A quick look at the stock market heat map tells the same story. Some of the absolute biggest financial moves over the past few months came from tech names that nobody cared about just one year ago. Traders refer to this market movement as a catch-up trade. Investors realize they missed the initial Nvidia boom, so they are actively seeking the next logical step in the AI supply chain. They know that every new artificial intelligence data center needs miles of cables and thousands of storage drives.
This massive catch-up trend is evident across the entire microchip complex. Intel provides a perfect example of this sudden revival. The traditional American chipmaker has seen its stock price skyrocket by roughly 200% since hitting a major low point on March 30. The stock even hit its fourth straight intraday record high this week. This massive price jump happened right after reports leaked that Apple and Intel reached a preliminary chipmaking agreement. If Intel starts manufacturing chips for Apple, it will completely change the entire semiconductor landscape.
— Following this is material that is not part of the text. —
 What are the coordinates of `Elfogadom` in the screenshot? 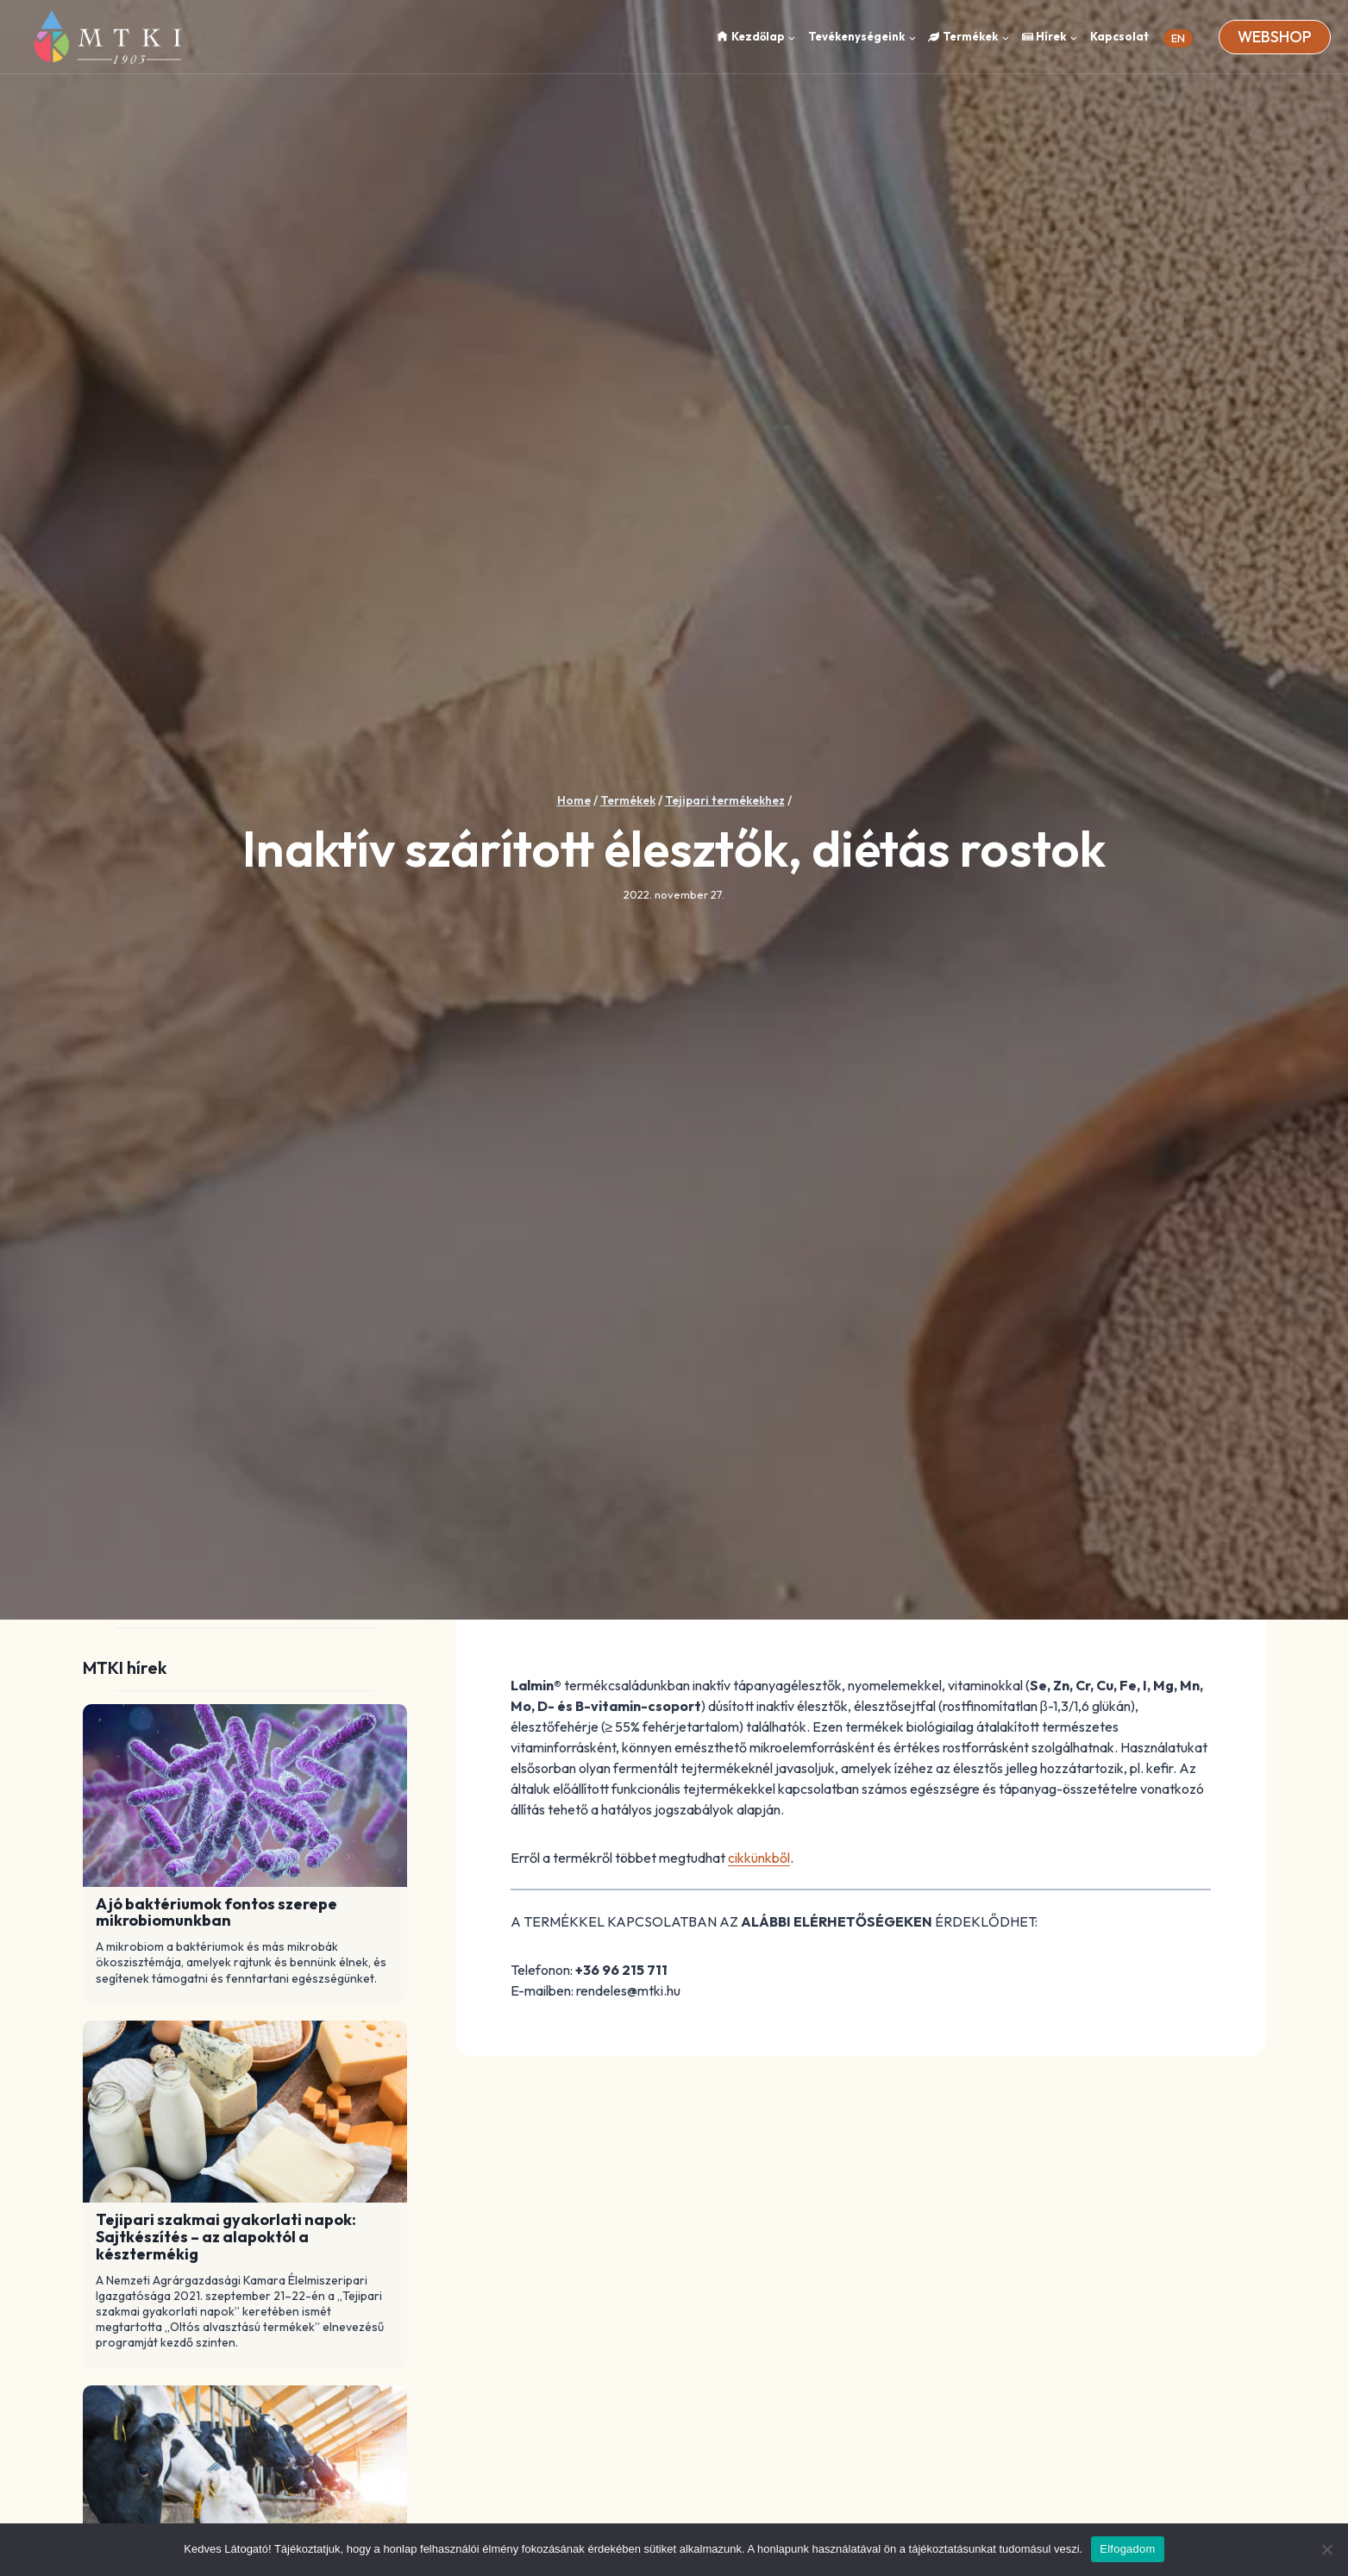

Micron also posted incredible financial numbers during this recent run. The memory chip manufacturer’s stock price has jumped roughly 130% since that March 30 low. Over that relatively short period, Micron added a staggering $470 billion to its total market value. The company continues to prove that basic computer memory remains completely essential for training new artificial intelligence models. Processors cannot process data if they do not have enough memory to hold it.
The huge stock market rallies extend to several other familiar names in the computer hardware space. Semiconductor company AMD and flash memory maker SanDisk both posted massive triple-digit stock market rallies recently. Meanwhile, optical networking company Lumentum currently rides an impressive 13-month winning streak. Every single company that helps move, process, or store digital information currently enjoys massive financial growth from the ongoing artificial intelligence spending spree.
Of course, Nvidia still completely dominates the market when you look at pure company size. The graphics chip giant remains the undisputed king of artificial intelligence processing power. The company has added more than $1 trillion in total market value since the March 30 market low. No other company can match the sheer dollar amount that Nvidia generates right now. They still sell the most expensive and highly demanded computer chips on the entire planet.
However, the overall stock market performance race definitely moved far beyond those initial AI winners. The stock market now eagerly pays top dollar for the companies that can fix severe physical supply problems. As the artificial intelligence boom creates massive hardware bottlenecks, the businesses making basic equipment hold the real pricing power. Older technology companies finally found their golden ticket in the modern digital gold rush. They prove that boring hardware still makes massive profits.